Une manière subtile d’amadouer les esprits rebelles : flatter leur égo, louer leur engagement citoyen, vanter leur civisme. A cet exercice, il n’y a pas meilleur que le chef du gouvernement. Du moins, c’est ce qu’il a montré lundi dans le cadre de la séance mensuelle de politique publique à la Chambre des représentants consacrée au Projet de Loi de Finances 2023.
Aziz Akhannouch s’est en effet taillé un costume de laudateur des entreprises exemplaires. Pas les 80% d’entreprises qui échappent au paiement de l’impôt sur les sociétés. Celles-là, il les snobe, préférant mettre en orbite celles qui paient régulièrement : ces 20% d’entreprises qui s’acquittent de 80% de l’IS au Maroc.
Dans le cadre du PLF 2023, le gouvernement entame une réforme globale de l’IS, pour s'acheminer graduellement vers l'unification du taux de l'impôt sur les sociétés à hauteur de 20% d’ici quatre ans. Sauf que parallèlement, il accentue la pression sur les grandes entreprises et les établissements de crédit, avec pour objectif de faire payer davantage ces bons contribuables. Les grandes boîtes dont les bénéfices nets dépassent 100 millions de dirhams devront ainsi s’acquitter d’un taux d’IS de 35% (vs 31% actuellement).
Pour les établissements de crédit et organismes assimilés, Bank Al-Maghrib, la Caisse de dépôt et de gestion et les compagnies d'assurances et de réassurance, le taux d’’IS sera porté à 40% (vs 37% actuellement). L’arithmétique fiscale adoptée consiste, d’un côté, à augmenter progressivement le taux d'imposition des grandes entreprises et maintenir la contribution sociale de solidarité sur les bénéfices et les revenus au titre des trois prochaines années, et d'autre part, à alléger la pression fiscale sur les salariés et les retraités.

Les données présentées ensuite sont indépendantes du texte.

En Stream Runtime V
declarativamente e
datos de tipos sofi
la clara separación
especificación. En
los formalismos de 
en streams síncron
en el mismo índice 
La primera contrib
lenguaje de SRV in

Ainsi présentée par Akhannouch, cette réforme de l’IS est a priori plus digeste et mieux acceptée par l’opinion publique. Elle s’inscrirait dans plus de «justice et d’équité fiscales», et traduit, selon le chef du gouvernement, «le civisme fiscal dont ont fait preuve les entreprises ayant réalisé des bénéfices, afin de contribuer à réduire l'écart entre les revenus et les charges du budget général». «(…) Les Marocains se souviendront qu’en pleine crise, les entreprises ont joué un rôle», ajoute-t-il, comme pour dire que tout le monde doit participer à l’effort de guerre.
Pas sûr pour autant que les grandes entreprises et autres établissements de crédit soient ravis de payer plus d’IS. Car, justement, en termes d’équité, il y a à redire. Puisque tout le monde ne participe pas à cet effort de guerre, beaucoup d’entreprises échappant à cet impôt. L’assiette fiscale est en effet biaisée non seulement par la persistance de certaines pratiques, comme la sous-déclaration du résultat fiscal, mais également par la faible intégration du secteur informel. Ce qui induit forcément un maintien à un niveau élevé de la pression fiscale. Dans son rapport sur les statistiques des recettes publiques en Afrique, l’OCDE classe le Maroc au 4ème rang des pays aux taux de pression fiscale les plus élevés (27,6%, y compris les charges sociales).